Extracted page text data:
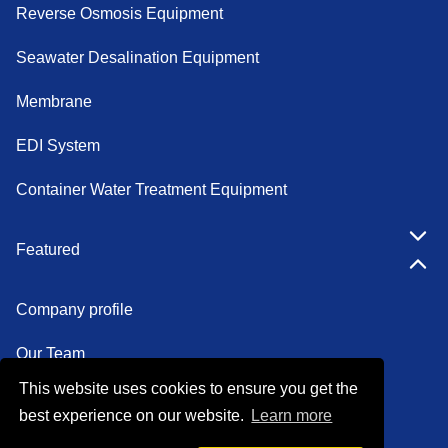
Reverse Osmosis Equipment
Seawater Desalination Equipment
Membrane
EDI System
Container Water Treatment Equipment
Featured
Company profile
Our Team
This website uses cookies to ensure you get the
Certifications
best experience on our website.
Learn more
Factory show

# Exercise prompt
What is needed is a word-for-word copy of the data, minus its pictures.

# Answer box
Reverse Osmosis Equipment
Seawater Desalination Equipment
Membrane
EDI System
Container Water Treatment Equipment
Featured
Company profile
Our Team
This website uses cookies to ensure you get the
Certifications
best experience on our website.
Learn more
Factory show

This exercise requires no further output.